Figure 6 shows the mask obtained from the pseudo-IHC-stained images via Algorithm 1. It can be seen that CS-Net can generate the most accurate mask. U-Net has the second-best performance after CS-Net but is still showing a high false positive in the fourth row. Pix2pix and cycleGAN have the worst performance, showing not only a high chessboard artifact but also high FP and FN phenomena in all samples.

Figure 7 illustrates that CS-Net has higher stability and lower loss than GAN-based generative networks (such as cycleGAN and pix2pix). Table 1 also shows that CS-Net can synthesize more similar images (about 10% higher in SSIM).

Fig. 7.
figure 7

The comparison of loss curves of 3 methods.

4.5 Generalization Performance

Figure 8 shows the obtained epithelium binary masks of BCSS patches predicted by different methods, aiming to validate their generalization ability. It can be seen that U-Net predicts accurately in some cases, but does not perform well overall. Pix2pix and cycleGAN both exhibit poor generalization ability. CS-Net shows the best generalization capability and robustness among these methods.

Fig. 8.
figure 8

The epithelium binary masks of BCSS images predicted by different methods.

5 Conclusion

This paper proposes a stain-style transfer network named CS-Net, which has strong feature extraction capability and can synthesize more stable and higher-quality images with better color and texture details. CS-Net outperforms the UNet-based network when performing segmentation task, and outperforms some GAN-based networks when performing style-transfer task, with an outstanding accuracy of 92.48%. CS-Net also shows a higher generalization ability than the U-Net-based and GAN-based networks.
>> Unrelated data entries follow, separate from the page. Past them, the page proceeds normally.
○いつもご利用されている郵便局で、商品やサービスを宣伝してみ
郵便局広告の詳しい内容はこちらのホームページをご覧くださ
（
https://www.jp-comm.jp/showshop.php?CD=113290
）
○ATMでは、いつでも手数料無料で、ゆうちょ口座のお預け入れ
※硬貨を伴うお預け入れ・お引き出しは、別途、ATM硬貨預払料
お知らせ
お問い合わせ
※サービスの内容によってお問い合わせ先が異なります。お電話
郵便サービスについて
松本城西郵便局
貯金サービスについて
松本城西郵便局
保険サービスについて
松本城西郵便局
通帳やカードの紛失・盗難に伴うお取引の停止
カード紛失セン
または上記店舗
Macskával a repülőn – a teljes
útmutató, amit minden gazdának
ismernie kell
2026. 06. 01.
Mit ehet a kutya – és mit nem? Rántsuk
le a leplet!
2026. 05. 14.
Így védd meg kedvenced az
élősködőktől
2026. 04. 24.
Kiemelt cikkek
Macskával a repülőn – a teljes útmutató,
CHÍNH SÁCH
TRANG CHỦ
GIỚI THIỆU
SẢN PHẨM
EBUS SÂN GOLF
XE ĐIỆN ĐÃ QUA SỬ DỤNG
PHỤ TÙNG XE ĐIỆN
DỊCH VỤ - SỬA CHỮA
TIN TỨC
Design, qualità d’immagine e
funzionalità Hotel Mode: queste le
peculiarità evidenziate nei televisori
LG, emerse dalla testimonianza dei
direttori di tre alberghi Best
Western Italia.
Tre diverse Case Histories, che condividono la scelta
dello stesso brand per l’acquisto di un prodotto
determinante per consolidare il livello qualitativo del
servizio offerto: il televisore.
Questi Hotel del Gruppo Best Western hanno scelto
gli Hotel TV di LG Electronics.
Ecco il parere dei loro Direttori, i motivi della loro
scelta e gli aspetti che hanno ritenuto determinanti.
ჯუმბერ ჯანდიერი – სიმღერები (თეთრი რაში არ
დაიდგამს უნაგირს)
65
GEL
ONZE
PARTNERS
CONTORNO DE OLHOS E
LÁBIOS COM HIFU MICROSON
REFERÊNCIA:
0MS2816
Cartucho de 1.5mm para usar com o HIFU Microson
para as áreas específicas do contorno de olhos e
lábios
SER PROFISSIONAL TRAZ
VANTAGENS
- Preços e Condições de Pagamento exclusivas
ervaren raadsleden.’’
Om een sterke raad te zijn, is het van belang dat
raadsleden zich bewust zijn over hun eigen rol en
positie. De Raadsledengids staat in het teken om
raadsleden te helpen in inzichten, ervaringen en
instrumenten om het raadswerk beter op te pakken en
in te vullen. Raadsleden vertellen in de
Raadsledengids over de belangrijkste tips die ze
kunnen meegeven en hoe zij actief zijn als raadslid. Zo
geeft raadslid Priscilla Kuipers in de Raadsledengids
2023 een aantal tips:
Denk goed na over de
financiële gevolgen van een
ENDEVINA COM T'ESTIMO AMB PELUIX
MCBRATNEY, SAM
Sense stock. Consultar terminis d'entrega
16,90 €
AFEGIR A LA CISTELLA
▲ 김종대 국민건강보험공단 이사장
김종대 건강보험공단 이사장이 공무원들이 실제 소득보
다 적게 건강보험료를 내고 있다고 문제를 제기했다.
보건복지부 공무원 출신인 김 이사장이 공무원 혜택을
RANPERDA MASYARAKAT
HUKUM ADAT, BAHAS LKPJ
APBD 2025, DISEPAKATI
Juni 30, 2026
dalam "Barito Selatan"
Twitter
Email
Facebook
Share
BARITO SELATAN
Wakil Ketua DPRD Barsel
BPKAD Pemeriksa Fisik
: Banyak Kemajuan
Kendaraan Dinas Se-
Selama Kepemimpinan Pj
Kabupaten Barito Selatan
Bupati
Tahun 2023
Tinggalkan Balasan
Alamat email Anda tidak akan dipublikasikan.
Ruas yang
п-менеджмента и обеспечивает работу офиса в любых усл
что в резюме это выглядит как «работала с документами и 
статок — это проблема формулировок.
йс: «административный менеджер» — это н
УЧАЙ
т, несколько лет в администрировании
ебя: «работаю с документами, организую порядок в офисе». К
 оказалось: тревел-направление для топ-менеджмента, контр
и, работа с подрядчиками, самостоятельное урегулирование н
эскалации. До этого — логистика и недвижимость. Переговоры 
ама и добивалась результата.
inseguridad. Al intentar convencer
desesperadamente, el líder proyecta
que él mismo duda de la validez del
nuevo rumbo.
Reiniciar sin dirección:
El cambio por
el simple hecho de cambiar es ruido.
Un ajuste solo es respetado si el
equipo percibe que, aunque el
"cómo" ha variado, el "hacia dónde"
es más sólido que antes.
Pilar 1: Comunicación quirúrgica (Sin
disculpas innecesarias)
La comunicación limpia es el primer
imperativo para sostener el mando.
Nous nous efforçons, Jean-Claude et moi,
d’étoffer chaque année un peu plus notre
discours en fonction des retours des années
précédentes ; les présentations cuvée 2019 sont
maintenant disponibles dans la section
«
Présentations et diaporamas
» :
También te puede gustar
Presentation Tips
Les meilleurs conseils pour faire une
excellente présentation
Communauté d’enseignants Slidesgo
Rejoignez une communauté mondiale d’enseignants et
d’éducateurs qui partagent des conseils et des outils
CS-Net is the key step of our presented two-step framework to perform epithelium tissue region segmentation, which is to first generate a psuedo-IHC-stained image and then perform image processing to obtain the mask. Compared with the one-step methods which solely uses HE-stained images to do the segmentation task, our method shows higher superiority.

However, there are also some shortcomings in this work, and more researches could be done in the future. Firstly, we found that the more epochs are trained, the better the results would be, so better results would be obtained theoretically if time allowed. Secondly, a larger batch size would yield better results, but also take up more running memory. If the computing power is increased, such as calling multiple GPUs or providing more running memory to run a larger batch size.